Russian Actions in Belarus Are Cause for Concern

COMMENTARY Europe

Russian Actions in Belarus Are Cause for Concern

Aug 25th, 2017 5 min read
COMMENTARY BY
Daniel Kochis

Policy Analyst in European Affairs

Daniel Kochis is a Policy Analyst in European Affairs in the Margaret Thatcher Center for Freedom.
Russian troops are scheduled to participate in a major military exercise in Belarus this September. MARKO DJURICA/REUTERS/Newscom

Russian actions in Belarus, an Eastern European country slightly smaller than the state of Kansas, are causing concern among neighboring countries.

Russia is planning massive joint military exercises next month in both Belarus and Russia, and is even constructing a nuclear reactor in the country, close to the Belarus-Lithuania border.

A former Soviet nation, Belarus has been ruled by autocratic President Alexander Lukashenko since 1994. Lukashenko, who has been called the “last dictator of Europe,” maintains tightfisted rule over the country.

Freedom House classifies Belarus as “not free,” noting that it is “an authoritarian state in which elections are carefully managed and civil liberties are minimal.”

In June, President Donald Trump extended U.S. sanctions against Lukashenko and other members of the Belarusian ruling elite due to their actions and policies to “undermine democratic processes or institutions of Belarus, to commit human rights abuses related to political repression, and to engage in public corruption.”

Belarus is an ally of Russia, although the relationship is not black and white and is at times contentious.

Belarus has long flirted with the West but always remained closer to Moscow. At times, Lukashenko has sought to create breathing room in his relationship with the large neighbor to the east—for instance, denying Russian requests to build an airbase in Belarus.

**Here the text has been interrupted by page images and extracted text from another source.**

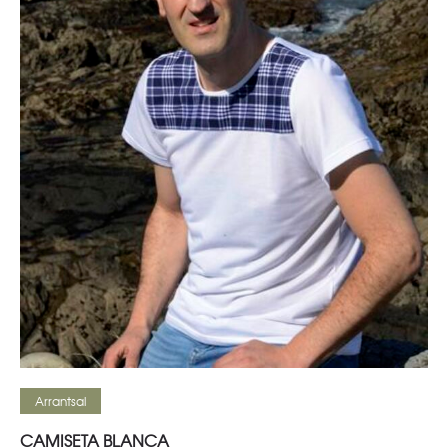
Seleccionar opciones
Arrantsal
CAMISETA BLANCA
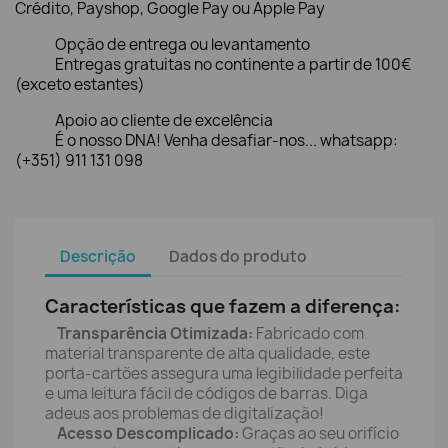
Crédito, Payshop, Google Pay ou Apple Pay
Opção de entrega ou levantamento
Entregas gratuitas no continente a partir de 100€
(exceto estantes)
Apoio ao cliente de excelência
É o nosso DNA! Venha desafiar-nos... whatsapp:
(+351) 911 131 098
Descrição
Dados do produto
Características que fazem a diferença:
Transparência Otimizada:
Fabricado com
material transparente de alta qualidade, este
porta-cartões assegura uma legibilidade perfeita
e uma leitura fácil de códigos de barras. Diga
adeus aos problemas de digitalização!
Acesso Descomplicado:
Graças ao seu orifício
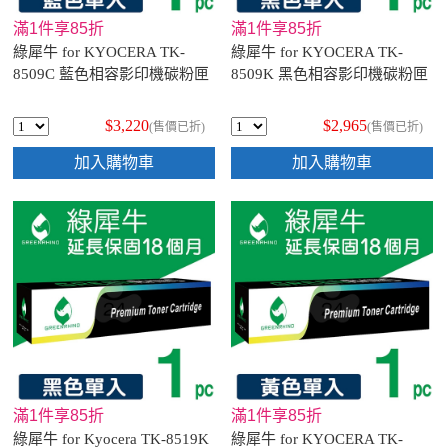
滿1件享85折
滿1件享85折
綠犀牛 for KYOCERA TK-
綠犀牛 for KYOCERA TK-
8509C 藍色相容影印機碳粉匣
8509K 黑色相容影印機碳粉匣
$3,220
$2,965
(售價已折)
(售價已折)
加入購物車
加入購物車
滿1件享85折
滿1件享85折
綠犀牛 for Kyocera TK-8519K
綠犀牛 for KYOCERA TK-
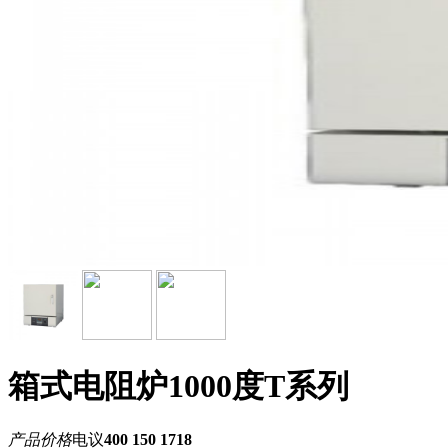
箱式电阻炉1000度T系列
产品价格
电议
400 150 1718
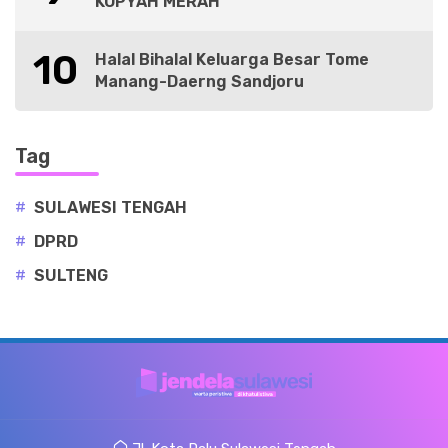
KOPYAH MERAH
10
Halal Bihalal Keluarga Besar Tome
Manang-Daerng Sandjoru
Tag
#
SULAWESI TENGAH
#
DPRD
#
SULTENG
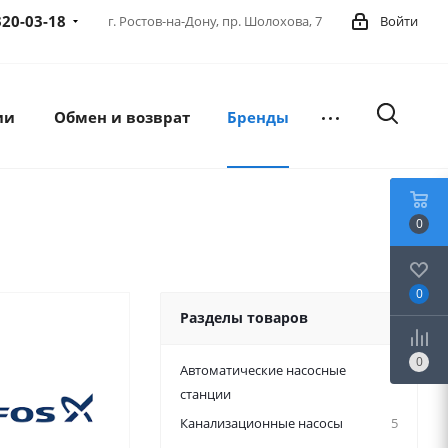
320-03-18
г. Ростов-на-Дону,
пр. Шолохова, 7
Войти
ии
Обмен и возврат
Бренды
0
0
Разделы товаров
0
Автоматические насосные
6
станции
Канализационные насосы
5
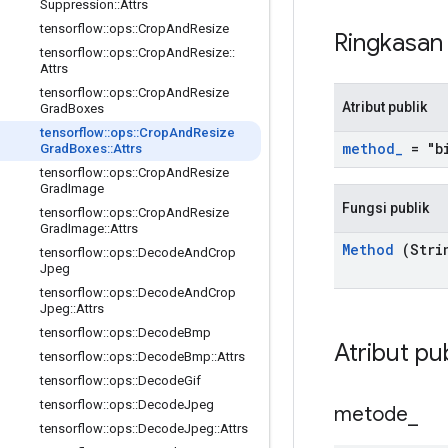
Suppression
::
Attrs
tensorflow
::
ops
::
Crop
And
Resize
Ringkasa
tensorflow
::
ops
::
Crop
And
Resize
::
Attrs
tensorflow
::
ops
::
Crop
And
Resize
Atribut publik
Grad
Boxes
tensorflow
::
ops
::
Crop
And
Resize
method
_
= "bi
Grad
Boxes
::
Attrs
tensorflow
::
ops
::
Crop
And
Resize
Grad
Image
Fungsi publik
tensorflow
::
ops
::
Crop
And
Resize
Grad
Image
::
Attrs
Method
(Stri
tensorflow
::
ops
::
Decode
And
Crop
Jpeg
tensorflow
::
ops
::
Decode
And
Crop
Jpeg
::
Attrs
tensorflow
::
ops
::
Decode
Bmp
Atribut pu
tensorflow
::
ops
::
Decode
Bmp
::
Attrs
tensorflow
::
ops
::
Decode
Gif
tensorflow
::
ops
::
Decode
Jpeg
metode
_
tensorflow
::
ops
::
Decode
Jpeg
::
Attrs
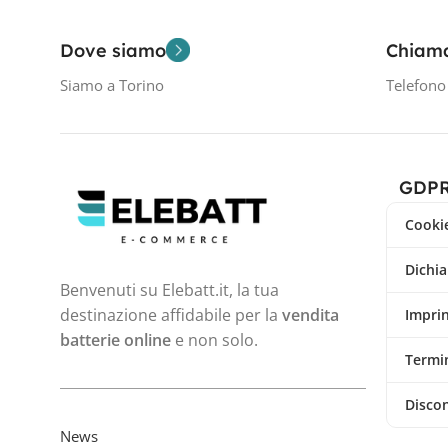
Dove siamo
Chiam
Siamo a Torino
Telefon
GDP
Cookie
Dichia
Benvenuti su Elebatt.it, la tua
destinazione affidabile per la
vendita
Impri
batterie online
e non solo.
Termin
Disco
News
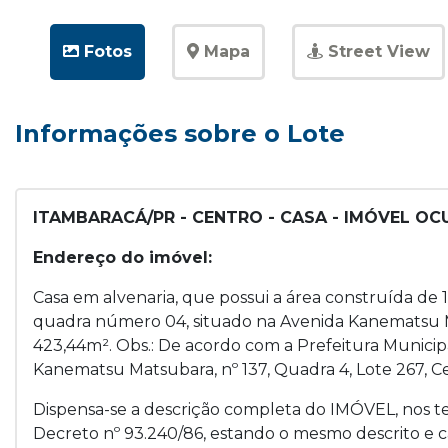
Fotos
Mapa
Street View
Informações sobre o Lote
ITAMBARACÁ/PR - CENTRO - CASA - IMÓVEL O
Endereço do imóvel:
Casa em alvenaria, que possui a área construída de
quadra número 04, situado na Avenida Kanematsu M
423,44m². Obs.: De acordo com a Prefeitura Municipa
Kanematsu Matsubara, nº 137, Quadra 4, Lote 267, C
Dispensa-se a descrição completa do IMÓVEL, nos term
Decreto nº 93.240/86, estando o mesmo descrito e 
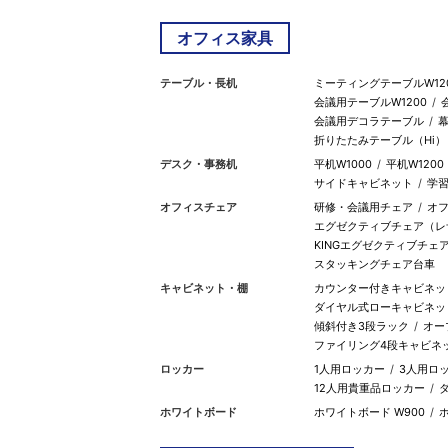
オフィス家具
テーブル・長机
ミーティングテーブルW12
会議用テーブルW1200
会議用デコラテーブル
幕
折りたたみテーブル（Hi）
デスク・事務机
平机W1000
平机W1200
サイドキャビネット
学
オフィスチェア
研修・会議用チェア
オフ
エグゼクティブチェア（レ
KINGエグゼクティブチェ
スタッキングチェア台車
キャビネット・棚
カウンター付きキャビネット
ダイヤル式ローキャビネッ
傾斜付き3段ラック
オー
ファイリング4段キャビネ
ロッカー
1人用ロッカー
3人用ロ
12人用貴重品ロッカー
ホワイトボード
ホワイトボード W900
ホ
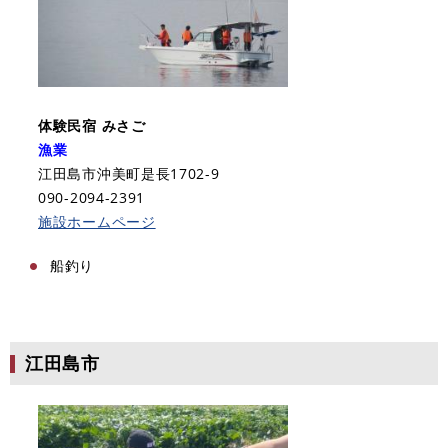
体験民宿 みさご
漁業
江田島市沖美町是長1702-9
090-2094-2391​
施設ホームページ
船釣り​
江田島市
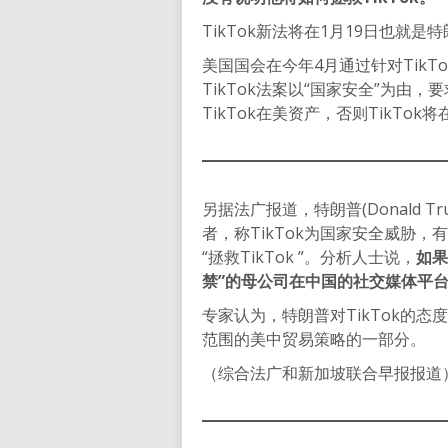
TikTok新法将在1月19日也就
美国国会在今年4月通过针对TikT
TikTok法案以“国家安全”为由，
TikTok在美资产，否则TikTo
另据法广报道，特朗普(Donald T
者，称TikTok为国家安全威胁，
“拯救TikTok ”。分析人士说，
如果
禁”的母公司在中国的社交媒体平
专家认为，特朗普对TikTok的态
范围的美中贸易策略的一部分。
（综合法广和新加坡联合早报报道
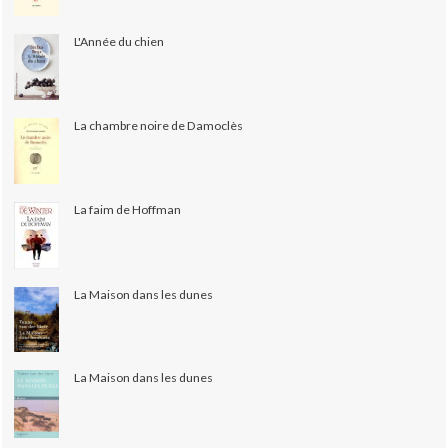
L'Année du chien
La chambre noire de Damoclès
La faim de Hoffman
La Maison dans les dunes
La Maison dans les dunes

Yet, despite some differences with the Kremlin, Belarus remains deeply entwined with Russia. Today, Belarus is the only former member of the USSR where the number of people who cite Russian as their first language has grown since the breakup of the USSR.

Military cooperation is a key component of the relationship. In September, the two nations will conduct Zapad 2017, a massive exercise in Russia’s western military district, Russia’s Kaliningrad enclave, and Belarus.

Former NATO Supreme Allied Commander Gen. Philip Breedlove estimates that 100,000 troops will take part in the exercises.

These massive exercises are a serious concern to NATO, especially the neighboring member states of Estonia, Latvia, Lithuania, and Poland. The name of the Zapad exercises means “West,” and Russia has utilized exercises before to mask real military maneuvers.

Air Force Brigadier Gen. John Healy recently stated that Russia is not being transparent with its Zapad exercises and has not invited Western observers.

In April, Estonian Defense Minister Margus Tsahkna raised concerns that significant numbers of Russian troops might stay behind in Belarus following the exercises, stating, “For Russian troops going to Belarus, it is a one-way ticket.”

However, the Zapad exercises are not the only reason to be concerned about Russian actions in Belarus. The Baltic states also have raised concerns regarding Russia’s construction of a nuclear reactor in Astravets, Belarus, a short 12 miles from Lithuania’s border and only 24 miles from the Lithuanian capital of Vilnius.

In fact, the nuclear plant will cool its reactors by drawing water from the Neris River, the same river that provides Lithuanian cities like Kaunas and Vilnius drinking water.

The Lithuanian government states that Belarus has not carried out proper environmental impact studies for the reactor and that the project should be stopped for “non-compliance of the project to international standards of environmental protection and nuclear safety,” in addition to other reasons.

A number of mishaps and accidents in the building of the reactor are of serious concern, including a report that a 330-ton reactor shell was dropped some 6-13 feet during installation. In June, Lithuanian Prime Minister Saulius Skvernelis called the nuclear plant “one of the biggest threats to our country.”

But the threat from the Russian-built reactor is not merely environmental. Perhaps more importantly, the nuclear reactor being built at Astravets is a political project that will further entrench Russia’s position in Belarus, making Belarus even more reliant on Russian energy once the project is completed.

As noted by Giedrius Cesnakas and Justinas Juozaitis in a recent paper, Russia will surely seek to use the offer of cheap energy from the nuclear reactor to attempt to create political divisions in the region over its purchase.

The authors note: “Only Lithuania has adopted a law forbidding the purchase of electricity from Ostrovets NPP and denying Belarus the use of its energy infrastructure, while Poland has announced it will not purchase electricity produced in the Ostrovets NPP.”

Russia will also seek to stymie efforts by the Baltics, Finland, and Poland to ease their own dependence on Russian energy, such as the decision of the Baltic states in May to connect their power grids (currently integrated with Belarus and Russia) with Poland’s power grid.

With September’s commencement of Zapad 2017, expect Russia’s actions in Belarus to attract more attention, as well as understandable concern of our allies in the region.